As for the tritiated water, there were many things in the towers that had small amounts of tritium in them that could have caused that effect.
Originally posted by amfirst
The 911 conspiracy is getting old...too many inconsitancy
Originally posted by Nonchalant
[Did anyone besides FEMA or any other govt agency take radiation readings from any of the sites?
[edit on 7-4-2007 by Nonchalant]
On Sept. 11, I called a medical doctor who lives 7 miles from the Pentagon and warned her that DU could have burned in the hijacked jets that crashed (up to 3000 pounds were used in 747's). She turned on her gamma meter - radiation levels were 8 times higher than normal inside her house. She informed the Nuclear Information ResourceService in Washington DC[Phone: 202-328-0002], and the EPA, FBI, HazMat and other emergency response gencies went to the Pentagon to investigate.
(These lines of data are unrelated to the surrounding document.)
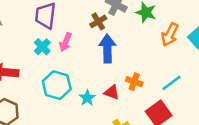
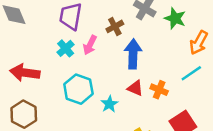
brown cross: (98, 21) -> (115, 26), moved
cyan line: (172, 83) -> (191, 73), moved
red triangle: (112, 92) -> (135, 88), moved

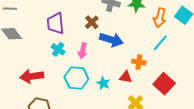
pink arrow: (90, 45) -> (83, 51), moved
blue arrow: (133, 54) -> (111, 40), turned 120
red triangle: (135, 88) -> (126, 77), moved

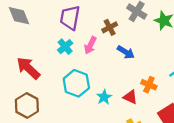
blue arrow: (111, 40) -> (126, 52), size x0.7
pink arrow: (83, 51) -> (90, 45), moved
red arrow: (32, 76) -> (28, 68), turned 35

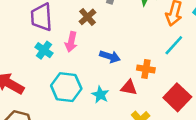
blue arrow: (126, 52) -> (110, 57), moved

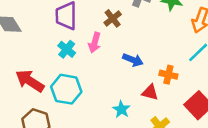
cyan hexagon: (66, 87) -> (66, 89), moved
cyan star: (100, 95) -> (121, 109), moved

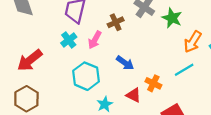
red arrow: (30, 81) -> (30, 60), turned -84
cyan hexagon: (66, 89) -> (86, 76), moved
A pile of rubble from the crash was radioactive, but the EPA rep said "oh... it's probably depleted uranium... it's not a health hazard unless you breathe it". Firefighters, Pentagon personel, and communities nearby DID BREATHE IT. There was no followup investigation, and what about the World Trade Center in NY? Radiation almost never gets into the media. It is a taboo subject.
From: "Dr. H. D. Sharma"
[Physicist]
It does not matter whether the planes that hit the World-Trade Towers and the Pentagon have DU or not as long as DU does not catch fire. If DU catches fire -- most likely it will just like in the case of the El-Al plane that caught fire outside Amsterdam (Netherland), it will form aerosols of uranium dioxide. Inhalation of the aerosols can be harmful to human health depending on the quantity inhaled.
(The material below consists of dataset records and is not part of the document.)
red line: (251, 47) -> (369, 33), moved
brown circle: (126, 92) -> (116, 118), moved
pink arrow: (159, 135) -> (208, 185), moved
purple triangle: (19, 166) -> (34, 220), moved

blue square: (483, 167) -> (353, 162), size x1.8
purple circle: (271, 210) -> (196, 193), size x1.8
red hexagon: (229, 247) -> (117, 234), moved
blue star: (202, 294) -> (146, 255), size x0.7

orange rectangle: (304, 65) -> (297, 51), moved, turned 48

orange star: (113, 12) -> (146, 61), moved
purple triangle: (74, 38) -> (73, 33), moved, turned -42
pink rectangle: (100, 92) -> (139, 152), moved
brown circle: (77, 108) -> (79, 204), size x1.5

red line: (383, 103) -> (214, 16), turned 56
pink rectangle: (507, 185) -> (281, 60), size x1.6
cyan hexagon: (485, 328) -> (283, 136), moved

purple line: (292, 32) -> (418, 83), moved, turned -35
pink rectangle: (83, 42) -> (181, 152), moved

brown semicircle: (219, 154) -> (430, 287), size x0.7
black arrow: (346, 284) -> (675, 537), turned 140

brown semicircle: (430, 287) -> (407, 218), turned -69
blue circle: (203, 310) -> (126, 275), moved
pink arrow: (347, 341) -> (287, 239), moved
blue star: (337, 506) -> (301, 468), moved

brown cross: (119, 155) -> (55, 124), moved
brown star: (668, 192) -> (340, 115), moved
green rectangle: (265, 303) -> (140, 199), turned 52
The presence of aerosols can be checked with the help of a simple radiation survey meter. Such meters are readily available and the site near the Towers should be checked for gamma-ray emitters as soon as possible. If you do not see any radiation from adioisotopes of thorium-234 and protoactinium-234, you are fairly certain that no DU has become airborne and it is unlikely to be harmful to human health.
Hari Sharma.
Even a few responsible members of the health physics community have questioned tritium's use in exit signs, and alternatives are being developed. On 9-11, hundreds of tritium exit signs were pulverized when the Twin Towers collapsed. The dust was also toxic with asbestos and other pollutants, as well as radioactive so-called "depleted" uranium (and more tritium) from the airplanes. Thousands of 9-11 emergency workers now suffer from lung problems. A 14-year-old boy had a temper tantrum and smashed ONE tritium-laced exit sign at a child care center. The hazardous waste cleanup cost taxpayers a quarter of a million dollars.
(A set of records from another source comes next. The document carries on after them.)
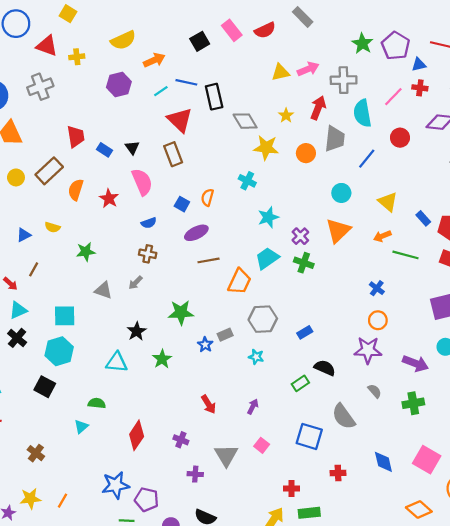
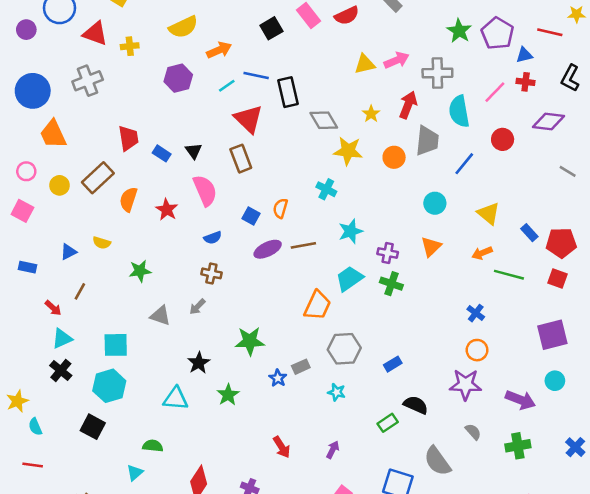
orange triangle: (338, 231) -> (431, 247), size x0.7
purple cross: (300, 236) -> (388, 253), turned -35
brown line: (209, 260) -> (303, 245), moved

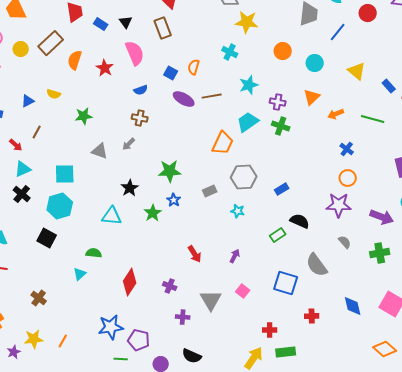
orange circle: (394, 157) -> (283, 51), moved
purple ellipse: (268, 249) -> (184, 99), turned 55
orange arrow: (482, 253) -> (336, 114), moved
blue star: (278, 378) -> (174, 200), moved

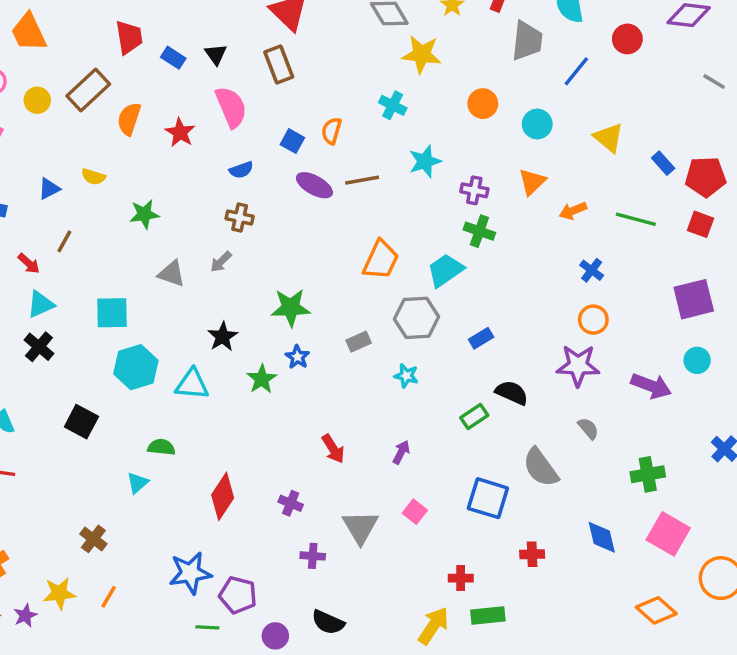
cyan trapezoid: (248, 122) -> (445, 270), moved
cyan hexagon: (60, 206) -> (136, 367), moved
green cross: (380, 253) -> (648, 474), moved
brown cross: (39, 298) -> (93, 539), moved

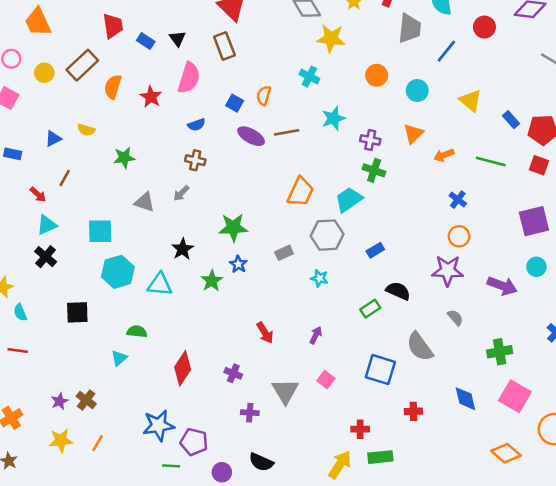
pink semicircle: (231, 107) -> (189, 78), turned 40
black square: (81, 422) -> (77, 312), turned -30
purple star: (25, 615) -> (60, 401), moved

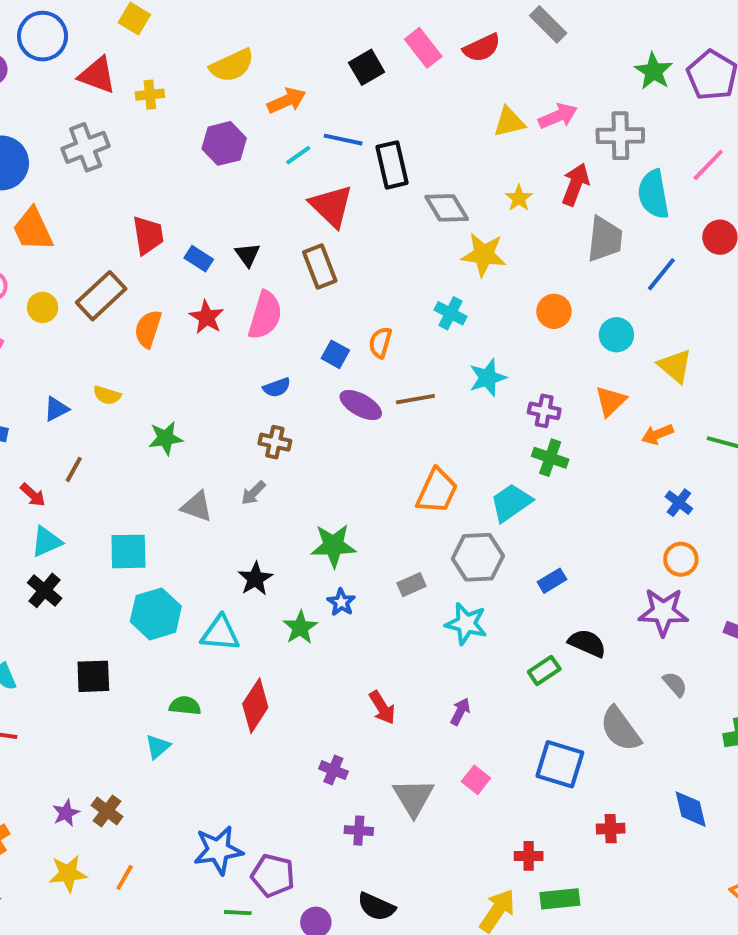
red star: (151, 97) -> (207, 317), moved
yellow triangle: (470, 101) -> (675, 366), moved
cyan star: (320, 278) -> (466, 624), size x1.5
red diamond: (183, 368) -> (255, 706), moved

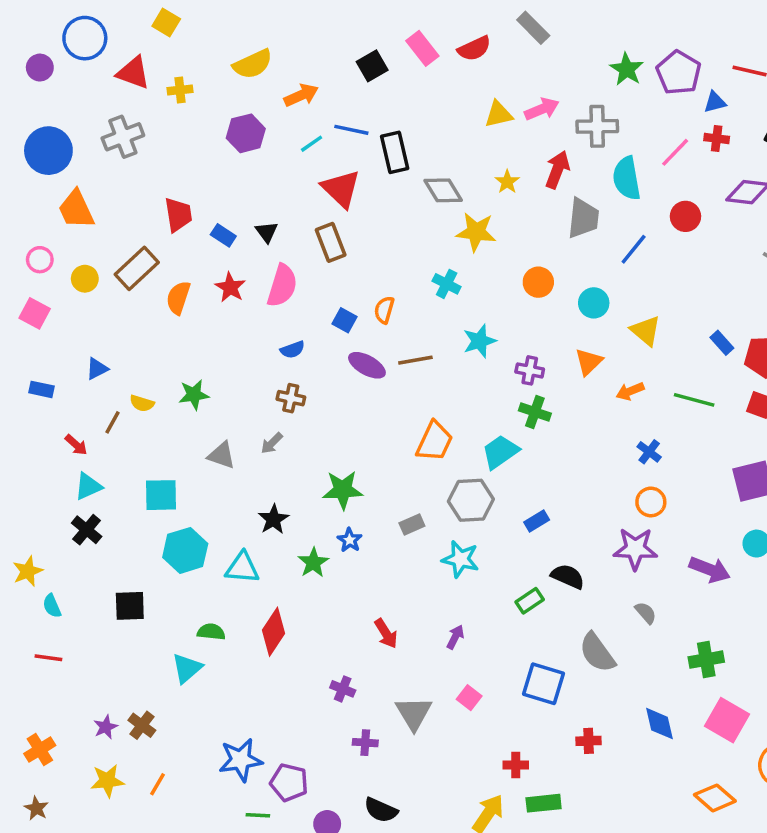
yellow semicircle: (107, 395) -> (142, 403), moved
cyan triangle: (158, 747) -> (187, 668), size x1.4

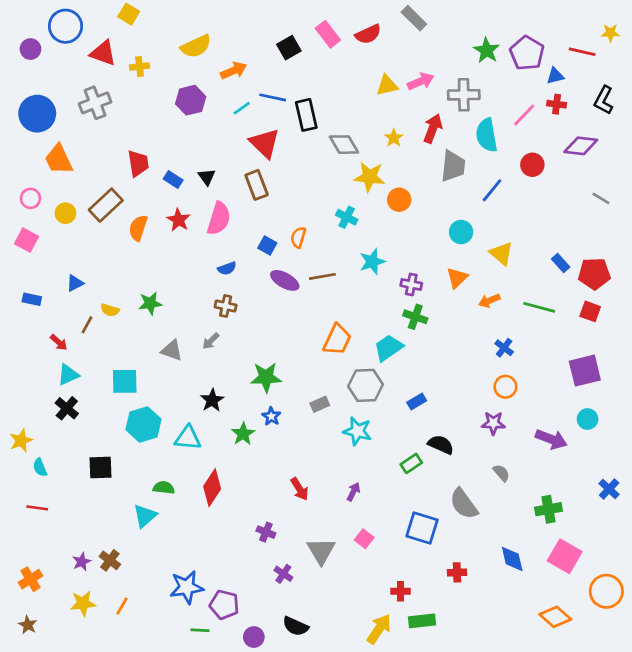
orange circle: (538, 282) -> (399, 200), moved
purple star: (635, 549) -> (493, 423), size x0.7
purple cross: (365, 743) -> (283, 574), turned 30

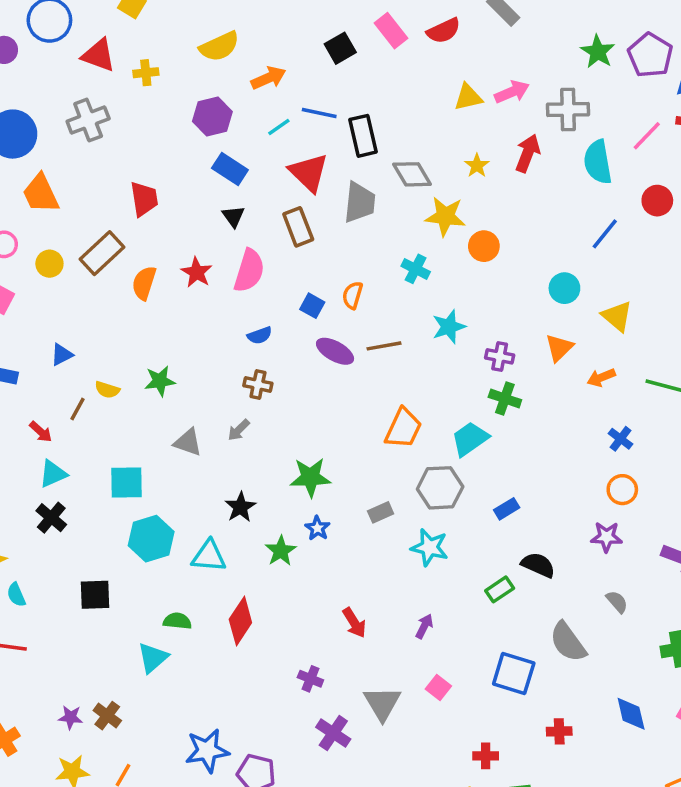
gray trapezoid: (453, 166) -> (360, 202), moved
blue rectangle: (173, 180) -> (230, 169), moved, size x1.4
purple star: (82, 562) -> (71, 717), turned 30
purple cross: (283, 574) -> (333, 733), size x1.4

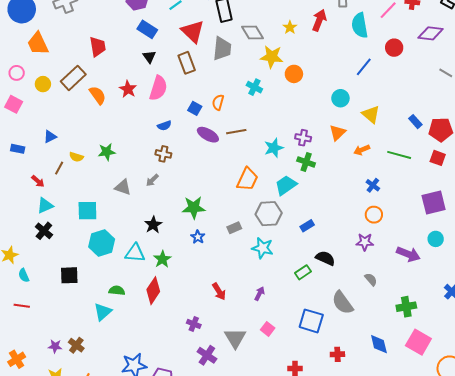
orange semicircle: (144, 283) -> (98, 95), turned 126
cyan star: (449, 327) -> (274, 148), moved
green star: (281, 551) -> (162, 259), moved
Tritium is used in a wide variety of consumer products such as illuminated watches, thermostat dials, and exit signs. Both the natural and human sources contribute to a worldwide background level of tritium.
Originally posted by Zaphod58
And do you have any idea how many NORMAL things in your life have small amounts of tritium in them? Or how much radiation? Smoke alarms for one (and I'm pretty sure there were a few of those around that got smashed).